### Required action
In the entries below, find the line with "w dolinie Odry pomiędzy" and the line with "żą różnorodnością siedlisk"; give again those lines and every line between them, exactly.

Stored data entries
= = = = =

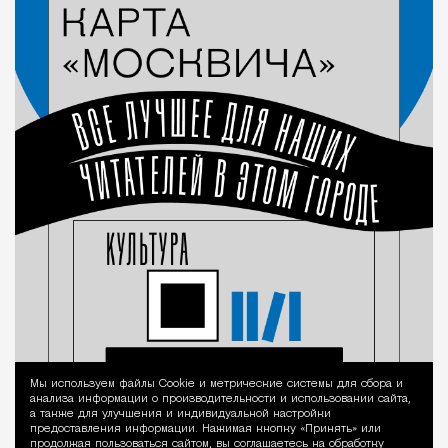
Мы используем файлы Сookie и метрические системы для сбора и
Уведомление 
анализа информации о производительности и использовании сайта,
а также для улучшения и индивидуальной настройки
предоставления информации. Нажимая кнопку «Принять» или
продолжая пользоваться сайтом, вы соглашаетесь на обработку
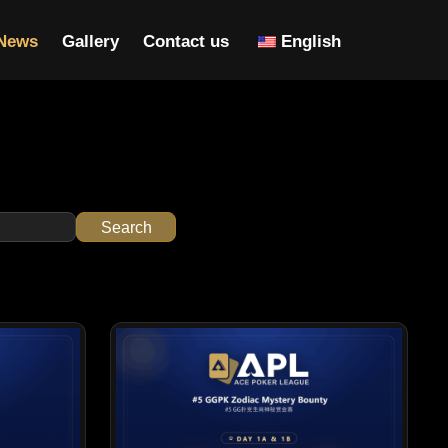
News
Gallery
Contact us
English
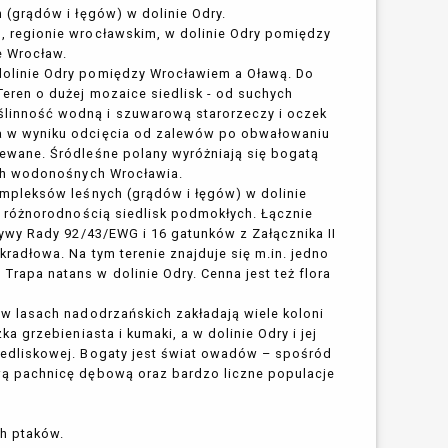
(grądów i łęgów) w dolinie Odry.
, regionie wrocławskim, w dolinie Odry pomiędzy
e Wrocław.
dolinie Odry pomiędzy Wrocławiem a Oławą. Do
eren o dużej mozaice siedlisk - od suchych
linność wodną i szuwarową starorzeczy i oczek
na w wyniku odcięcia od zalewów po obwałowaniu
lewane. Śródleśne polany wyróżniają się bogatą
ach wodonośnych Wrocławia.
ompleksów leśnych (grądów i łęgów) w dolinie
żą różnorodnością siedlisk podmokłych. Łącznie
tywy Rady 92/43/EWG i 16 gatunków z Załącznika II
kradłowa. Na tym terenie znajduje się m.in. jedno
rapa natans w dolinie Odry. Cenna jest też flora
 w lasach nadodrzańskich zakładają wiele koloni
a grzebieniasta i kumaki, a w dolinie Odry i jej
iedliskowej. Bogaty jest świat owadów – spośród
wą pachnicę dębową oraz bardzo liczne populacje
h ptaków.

= = = = =

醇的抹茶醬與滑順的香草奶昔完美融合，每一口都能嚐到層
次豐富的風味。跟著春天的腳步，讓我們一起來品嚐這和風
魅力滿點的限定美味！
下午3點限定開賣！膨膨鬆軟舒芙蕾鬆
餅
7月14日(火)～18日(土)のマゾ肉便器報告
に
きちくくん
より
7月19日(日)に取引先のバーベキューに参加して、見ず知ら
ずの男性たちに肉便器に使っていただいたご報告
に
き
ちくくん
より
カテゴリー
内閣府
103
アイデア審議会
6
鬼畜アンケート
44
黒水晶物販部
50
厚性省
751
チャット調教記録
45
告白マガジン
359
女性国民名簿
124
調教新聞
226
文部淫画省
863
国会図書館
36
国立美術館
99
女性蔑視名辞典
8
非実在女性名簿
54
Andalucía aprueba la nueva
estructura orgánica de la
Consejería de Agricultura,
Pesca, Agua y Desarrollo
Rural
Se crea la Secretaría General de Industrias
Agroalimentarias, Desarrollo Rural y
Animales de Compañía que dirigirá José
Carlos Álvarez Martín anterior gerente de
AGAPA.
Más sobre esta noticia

= = = = =

### Result of this exercise
, regionie wrocławskim, w dolinie Odry pomiędzy
e Wrocław.
dolinie Odry pomiędzy Wrocławiem a Oławą. Do
eren o dużej mozaice siedlisk - od suchych
linność wodną i szuwarową starorzeczy i oczek
na w wyniku odcięcia od zalewów po obwałowaniu
lewane. Śródleśne polany wyróżniają się bogatą
ach wodonośnych Wrocławia.
ompleksów leśnych (grądów i łęgów) w dolinie
żą różnorodnością siedlisk podmokłych. Łącznie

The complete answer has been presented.